Collaborated Across Teams
Collaborated Across Teams
Collaborated Across Teams
Worked with engineering and product management to integrate accessibility checkpoints into the development lifecycle.
03.
Validated with Research
Validated with Research
Validated with Research
Tested designs with users of varying abilities to identify issues early and ensure real-world usability.
04.
Operationalized for Scale
Operationalized for Scale
Operationalized for Scale
Delivered documentation, and governance to keep accessibility embedded in future product development.
There were four of us in the trenches, cranking out components, hammering contrast ratios into shape, and stress-testing every piece inside real scenarios. We ran design reviews like debriefs, checked in daily like a unit under fire, and still had to shoulder our regular workloads. It felt like a war of attrition at times, but the speed we built momentum with was nothing short of scrappy brilliance.
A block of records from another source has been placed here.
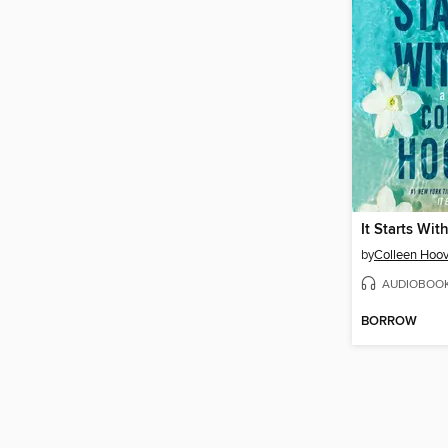
It Starts Wit
by
Colleen Hoov
AUDIOBOO
BORROW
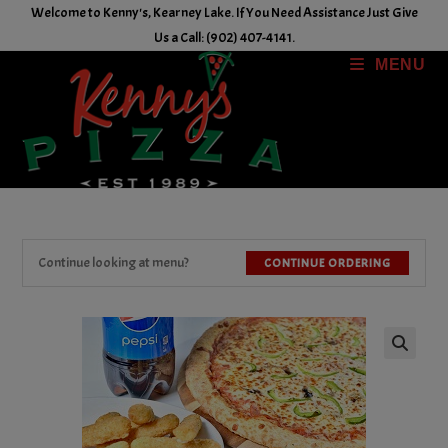
Skip
Welcome to Kenny's, Kearney Lake. If You Need Assistance Just Give
to
Us a Call: (902) 407-4141.
content
MENU
Continue looking at menu?
CONTINUE ORDERING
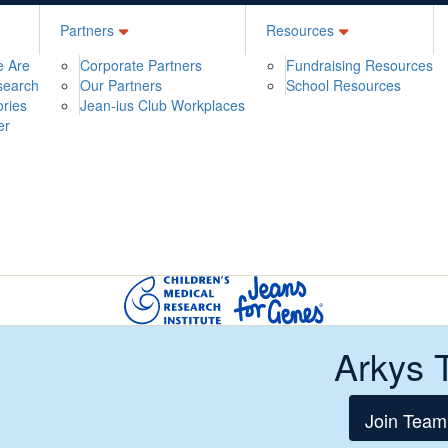
Partners
Resources
 Are
Corporate Partners
Fundraising Resources
search
Our Partners
School Resources
ories
Jean-ius Club Workplaces
er
Arkys 
Join Team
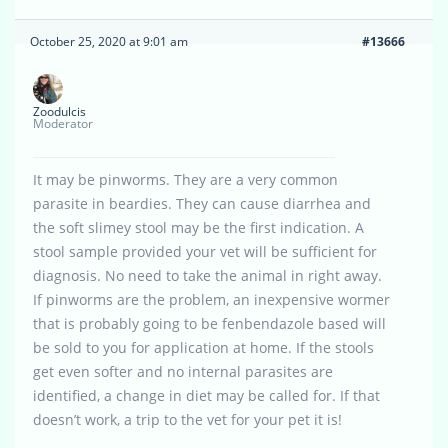
October 25, 2020 at 9:01 am
#13666
Zoodulcis
Moderator
It may be pinworms. They are a very common
parasite in beardies. They can cause diarrhea and
the soft slimey stool may be the first indication. A
stool sample provided your vet will be sufficient for
diagnosis. No need to take the animal in right away.
If pinworms are the problem, an inexpensive wormer
that is probably going to be fenbendazole based will
be sold to you for application at home. If the stools
get even softer and no internal parasites are
identified, a change in diet may be called for. If that
doesn’t work, a trip to the vet for your pet it is!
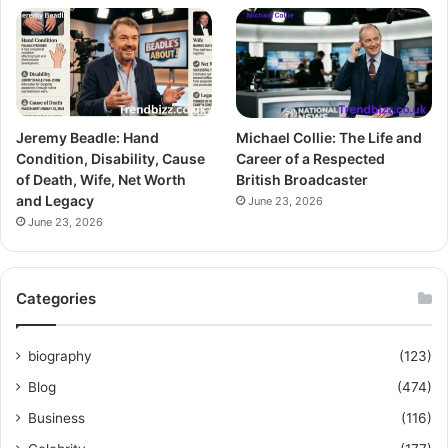
Jeremy Beadle: Hand
Michael Collie: The Life and
Condition, Disability, Cause
Career of a Respected
of Death, Wife, Net Worth
British Broadcaster
and Legacy
June 23, 2026
June 23, 2026
Categories
biography
(123)
Blog
(474)
Business
(116)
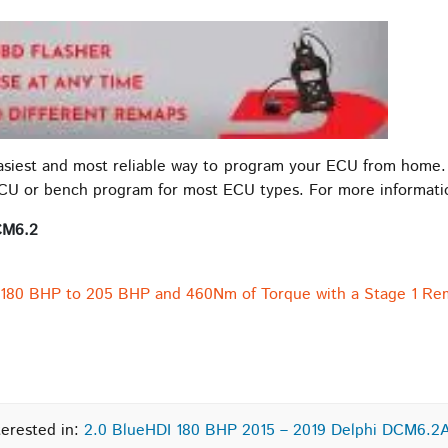
easiest and most reliable way to program your ECU from home.
ECU or bench program for most ECU types. For more informat
CM6.2
 180 BHP to 205 BHP and 460Nm of Torque with a Stage 1 Re
terested in:
2.0 BlueHDI 180 BHP 2015 – 2019 Delphi DCM6.2A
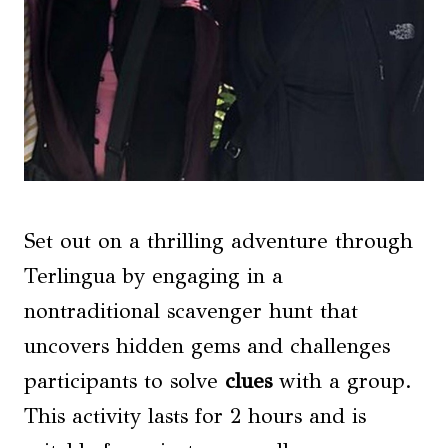
Set out on a thrilling adventure through
Terlingua by engaging in a
nontraditional scavenger hunt that
uncovers hidden gems and challenges
participants to solve
clues
with a group.
This activity lasts for 2 hours and is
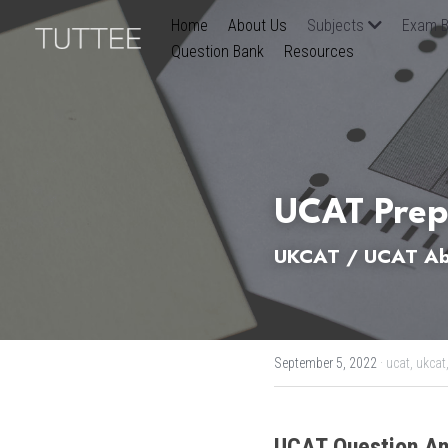
Home
About Us
Subjects
Exam B
Question Bank
Resources
UCAT Prep
UKCAT / UCAT Abs
September 5, 2022
·
ucat,
ukcat
UCAT
Question An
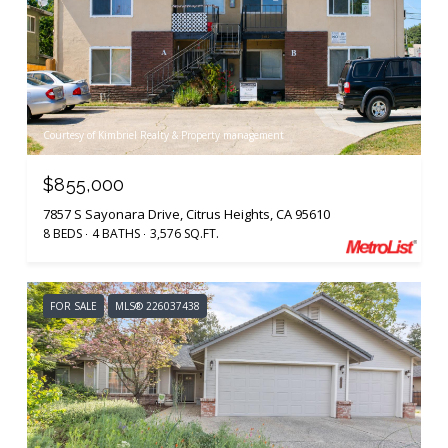
Courtesy of Kimbriel Realty & Property management
$855,000
7857 S Sayonara Drive, Citrus Heights, CA 95610
8 BEDS
4 BATHS
3,576 SQ.FT.
FOR SALE
MLS® 226037438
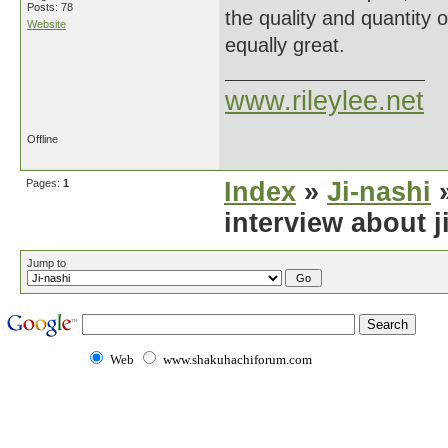
Posts: 78
the quality and quantity 
Website
equally great.
www.rileylee.net
Offline
Pages:
1
Index
»
Ji-nashi
»
interview about j
Jump to
Web
www.shakuhachiforum.com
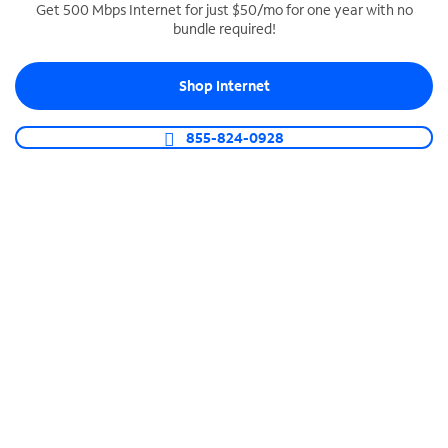
Get 500 Mbps Internet for just $50/mo for one year with no
bundle required!
SPECTRUM BUSINESS PHONE
Business-grade call management
Shop Internet
Connect your business with unlimited calling,
video conferencing, messaging and more.
855-824-0928
Shop Phone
With the foundation laid, we threw the system straight into prototypes and put it in front of users. Feedback came back fast, so we iterated faster. We ran it through testing platforms, broke it, fixed it, and hardened it. Each component carried its own battle plan: documentation, functionality, use cases … so no future designer or developer would waste time wandering blind.






OUTCOMES
NO ISSUES MEAN A SILENT SUCCESS
The results spoke for themselves. We hit full WCAG compliance, slashed design-to-development handoff time by almost 30%, and boosted usability scores across every user group we tested. Accessibility wasn’t just a checkbox anymore but a part of the company’s DNA, baked into how teams built from that point forward.
We didn’t nail everything. The one miss was getting the system into a centralized repository like Storybook. By the time we pushed for it, too many products were already deep in development, and forcing it would’ve meant rewinding months of work. Instead, we rolled improvements out piece by piece, fitting them into the flow without grinding the teams to a halt.
Even with that gap, the project was a decisive win. The system worked, the users felt it, and the company had a new standard: accessibility as identity, not obligation.
Built documentation, governance, and training so accessibility remained embedded in the product expanded across 25+ platforms.
WHY IT MATTERS
BEING INCLUSIVE FOR YOUR USERS IS NEVER A BAD THING
Accessibility isn’t just compliance — it’s design that refuses to leave people out. This project proved that when you build accessibility into the process instead of bolting it on at the end, it pays off everywhere.
Every product started from the same inclusive foundation. Teams moved faster and with more confidence because accessibility checks were part of their daily workflow, not a last-minute scramble. The business cut legal risk and, more importantly, built a reputation as a company that actually walks the talk on inclusion.
By locking accessibility in as a core design principle, the company didn’t just solve a problem. It carved out a long-term edge that keeps driving user satisfaction and business success long after launch.